Elimde, klavyenin başına oturmadan evvel üzerine kafa yorduğum, genel kabule göre bir metnin “yazı” olmasını sağlayacak pek bir argüman yok. Tabiî, Warren Beatty’nin yönettiği 1981 tarihli; “Reds/Kızıllar” filminden birkaç repliği, Lüleburgaz Çingeneleri arşivinden bulduğum bir davulcu fotoğrafını ve pekte sevmediğim bir şairin beynimin frontal loplarında durmadan eko yapan bir iki dizesini saymazsak. Sıraladığım bu üç argümanın, ki bu konuları ‘argüman’ diye adlandırmakla, bir yerlerde -belki bir enigmada falan- saklı olduklarını ve bir an evvel deşifre edilmeleri gerektiği heyulasını kendime yutturmak üzereyim. İşte, elimde olanlar; bir film, bir fotoğraf ve bir iki dize. Hepsi bu. Oysa günlerdir ayakları yere basan bir konu bulup, onun üzerine yazmak için çırpınıp duruyorum.
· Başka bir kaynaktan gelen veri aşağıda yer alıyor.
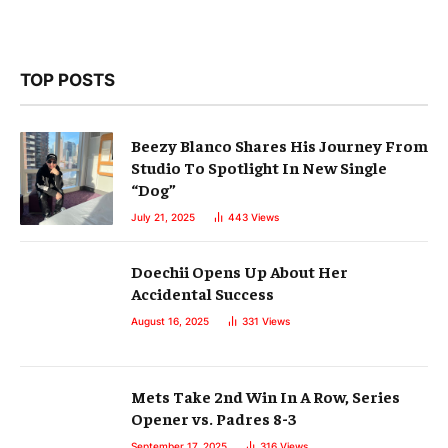
TOP POSTS
Beezy Blanco Shares His Journey From
Studio To Spotlight In New Single
“Dog”
July 21, 2025
443
Views
Doechii Opens Up About Her
Accidental Success
August 16, 2025
331
Views
Mets Take 2nd Win In A Row, Series
Opener vs. Padres 8-3
September 17, 2025
316
Views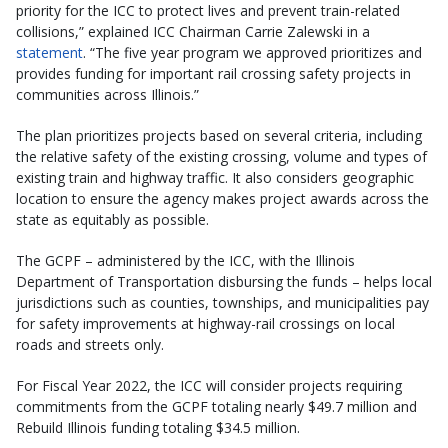
priority for the ICC to protect lives and prevent train-related
collisions,” explained ICC Chairman Carrie Zalewski in a
statement
. “The five year program we approved prioritizes and
provides funding for important rail crossing safety projects in
communities across Illinois.”
The plan prioritizes projects based on several criteria, including
the relative safety of the existing crossing, volume and types of
existing train and highway traffic. It also considers geographic
location to ensure the agency makes project awards across the
state as equitably as possible.
The GCPF – administered by the ICC, with the Illinois
Department of Transportation disbursing the funds – helps local
jurisdictions such as counties, townships, and municipalities pay
for safety improvements at highway-rail crossings on local
roads and streets only.
For Fiscal Year 2022, the ICC will consider projects requiring
commitments from the GCPF totaling nearly $49.7 million and
Rebuild Illinois funding totaling $34.5 million.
Hayatımda bir kez olsun, yazı aracılığıyla birilerine faydam olsun diye yazmak istiyorum. Üstelik sade, sarih bir lisanla, çetrefilli konulara girmeden, sözü dolandırmadan, imgelerin şehvetine kapılmadan yazmak istiyorum.
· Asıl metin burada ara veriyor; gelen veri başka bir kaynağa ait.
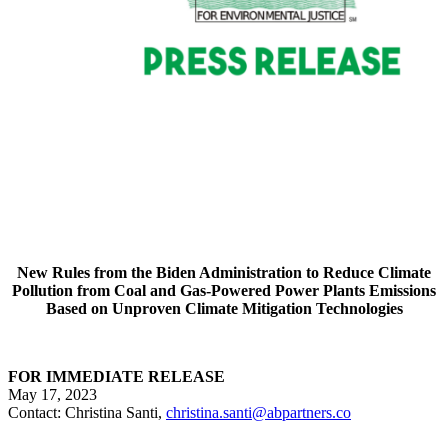
New Rules from the Biden Administration to Reduce Climate
Pollution from Coal and Gas-Powered Power Plants Emissions
Based on Unproven Climate Mitigation Technologies
FOR IMMEDIATE RELEASE
May 17, 2023
Contact: Christina Santi,
christina.santi@abpartners.co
İşte bu yüzden, son birkaç gündür, oturuyorum çalışma masasına, kukumav kuşları gibi düşünmeye başlıyorum. Düşünüyorum, düşünüyorum, olmuyor. Taşınıyorum sonra; bir odadan bir odaya, bir kitaptan bir kitaba taşınıyorum; olmuyor. Okuyorum, yazıyorum, çiziyorum, notlar alıyorum… Ama yok. Yok aga; tık yok! Mantıklı bir düzlemde, zihnimde dağılıp birleşen konular arasında tek bir bağlam kuramıyorum.
Peki, ne yapıyorum? Yılıyor muyum hemen, sıkıyı görünce pes mi ediyorum? Evet, elbette! Hemen pes ediyorum. Örnekse; parliament mavisi renginin ruhumda açtığı gedikleri doldurmak için, absürt bir iki denemeyle alelusul bir metne girişiyorum hemen. Neymiş efendim; bilinç akışıymış… Bârekallah! Nasıl bir acayiplik yapsam da, kendi uzayımda bir karadelik açıp, içine bir hamak kurup sallansam diye, mesnedini; tutarsızlığın ve bir çeşit “Dadaizm”in imlediği ve fakat ahenkle genişleyen monologlar kurmaya çalışıyorum sonra. Ya da, boyumun ölçüsüne bakmadan Bilge Karasu’ya, Borges’e, Marcell Proust’a falan özeniyorum; elime aldığım metni didik didik ediyorum, eviriyorum çeviriyorum, ağzından girip burnundan çıkıyorum. Olmuyor… Hangi metni elime aldıysam elimde patlıyor ve her denemede parmaklarım klavyenin tuşlarında buharlaşıveriyorlar. Anlık, artçı şoklarla irkiliyorum sonra. Ve sonuç, işte, makûs talihim; Ctrl + A + Delete!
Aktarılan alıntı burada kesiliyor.